Reducing each burst of heating to just 30 s also means that the temperature elevation is not highly dependent on the tissue’s blood perfusion rate, which is unknown and heterogenous throughout the tumour. As such, it should allow uniform thermal exposure over the entire tumour volume.

In vivo assessments

To determine whether the proposed ultrashort FUS exposures can release doxorubicin from TSL-Dox, the researchers first tested the approach using a dorsal skinfold chamber on a mouse with implanted tumour cells. After injecting TSL-Dox, they exposed the tumours to ten 30 s FUS thermal exposures, using thermocouple-based temperature-based feedback to heat the tissue to 41°, 42°, 43° or 45°C.

The experiment showed that the ultrashort thermal exposures could effectively release the doxorubicin and that the drug was subsequently taken up by tumour cells. Heating to 42 °C appeared to give the most consistent increases in drug delivery to the mouse tumours. Thus the team chose this temperature to evaluate the therapeutic efficacy of fractionated ultrashort MRgFUS heating with TSL-Dox in rabbit thigh tumours.

For the studies on rabbits, the researchers employed a custom MRI-compatible FUS system to deliver short-duration heating, with MR thermometry providing real-time temperature feedback during the treatment. They used MRI to identify the tumours and define discrete regions-of-interest (ROIs) to encompass the tumour. After administering either TSL-Dox or a control dextrose, each ROI was heated 10 times, to 42 °C for 30 s. The FUS was delivered via a single-focus transducer translated through a series of discrete locations to achieve tumour coverage.

Temperature profiles

Examining drug delivery to excised bilateral tumours (one heated, one not heated) demonstrated that the level of doxorubicin fluorescence was markedly increased in the heated versus the unheated tumour sections – indicating the release of drug, which does not fluoresce when in liposomal form.

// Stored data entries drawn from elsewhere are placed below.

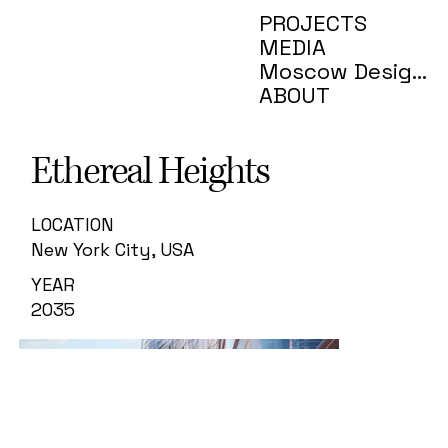
PROJECTS
MEDIA
Moscow Design Week
ABOUT
Ethereal Heights
LOCATION
New York City, USA
YEAR
2035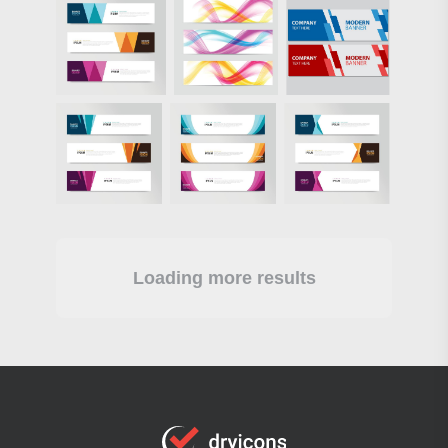
Loading more results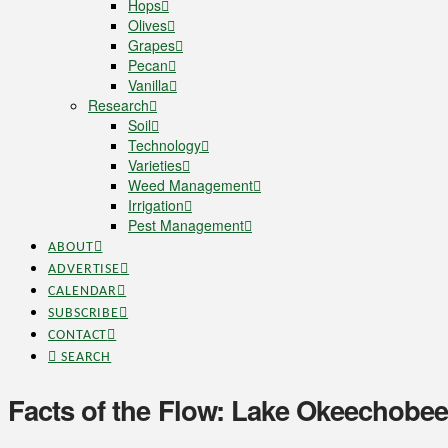
Hops
Olives
Grapes
Pecan
Vanilla
Research
Soil
Technology
Varieties
Weed Management
Irrigation
Pest Management
ABOUT
ADVERTISE
CALENDAR
SUBSCRIBE
CONTACT
SEARCH
Facts of the Flow: Lake Okeechobee,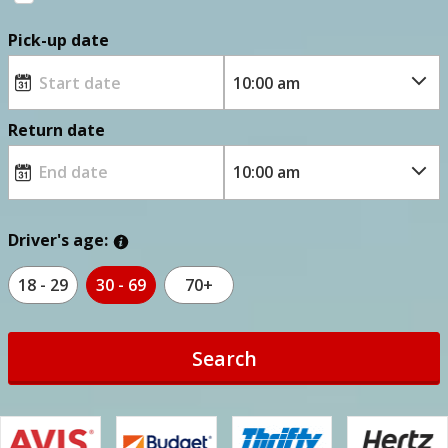
Pick-up date
Return date
Driver's age:
18 - 29
30 - 69
70+
Search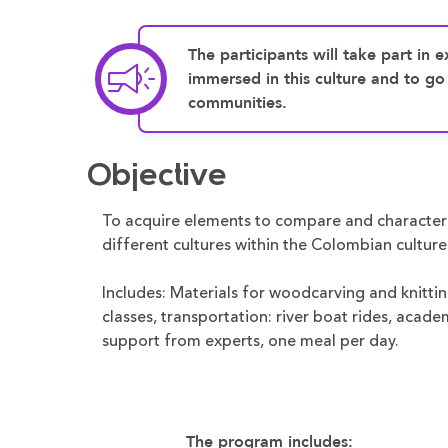
The participants will take part in ex
immersed in this culture and to go
communities.
Objective
To acquire elements to compare and character
different cultures within the Colombian culture
Includes: Materials for woodcarving and knitti
classes, transportation: river boat rides, acade
support from experts, one meal per day.
The program includes: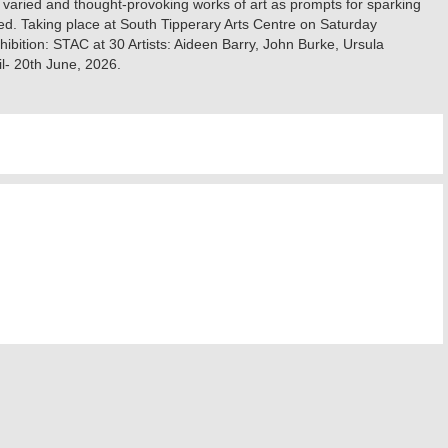
 varied and thought-provoking works of art as prompts for sparking
ed. ‍Taking place at South Tipperary Arts Centre on Saturday
ition: STAC at 30 ‍Artists: Aideen Barry, John Burke, Ursula
l- 20th June, 2026.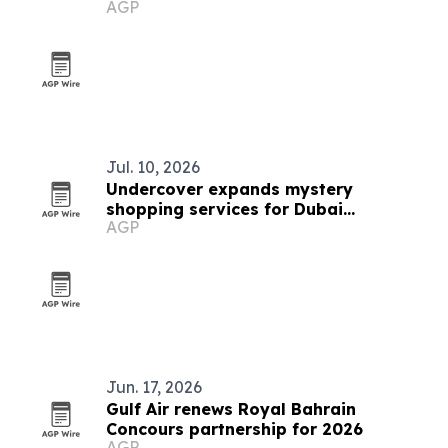
AGP
Jul. 10, 2026
Undercover expands mystery
shopping services for Dubai
AGP
businesses
Jun. 17, 2026
Gulf Air renews Royal Bahrain
Concours partnership for 2026
AGP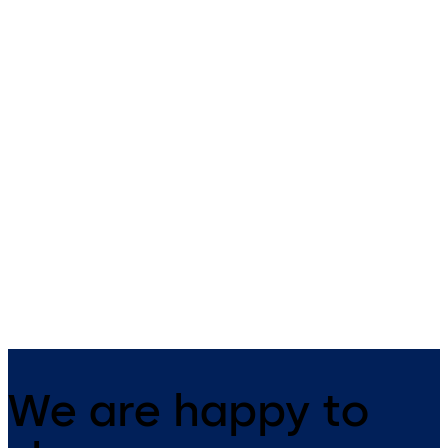
Primus C
VAROS
14 levers, standard footprint,
9 levers, standard footprint,
dead bolt
changeable, dead bolt
We are happy to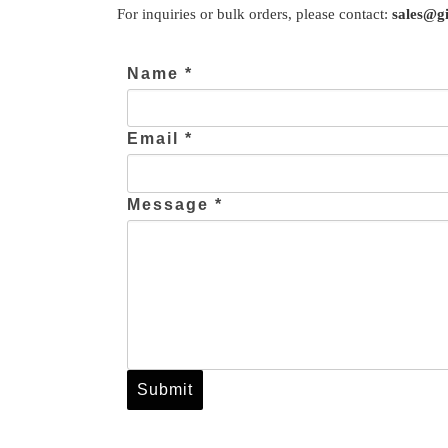
For inquiries or bulk orders, please contact:
sales@gi
Name *
Email *
Message *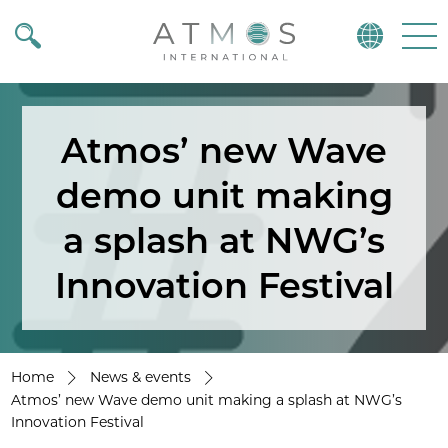
Atmos
Menu
Atmos’ new Wave
demo unit making
a splash at NWG’s
Innovation Festival
Home
News & events
Atmos’ new Wave demo unit making a splash at NWG’s
Innovation Festival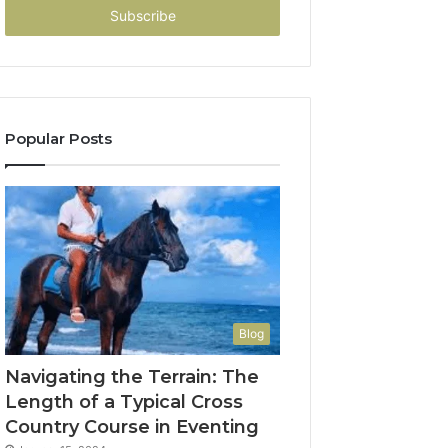
address
Popular Posts
Blog
Navigating the Terrain: The
Length of a Typical Cross
Country Course in Eventing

The researchers also evaluated the anti-tumour efficacy of the treatment. They saw a significant improvement in survival for rabbits receiving MRgFUS plus TSL-Dox compared with animals receiving MRgFUS alone or TSL-Dox alone. Of six rabbits treated with MRgFUS plus TSL-Dox, three survived to 120 days following treatment, four showed complete tumour destruction and only one reached the tumour size-related endpoint.

Follow-up MR images showed a marked decrease in tumour size in rabbits treated with MRgFUS plus TSL-Dox. Conversely, all 11 rabbits that received either MRgFUS or TSL-Dox alone showed tumour growth, and all reached the tumour size-related endpoint within 28 days.

One week after treatment, tumours in the group that received MRgFUS alone were significantly larger than in the group receiving MRgFUS plus TSL-Dox. Two weeks after treatment, rabbits in both the MRgFUS alone and the TSL-Dox alone groups had significantly larger tumours than those treated with MRgFUS plus TSL-Dox.

The researchers conclude that these results have considerable implications for the widespread clinical adoption of thermosensitive drugs in oncology. Hynynen tells Physics World that the team is now working on translating the method for clinical testing.

The findings are published in Science Advances.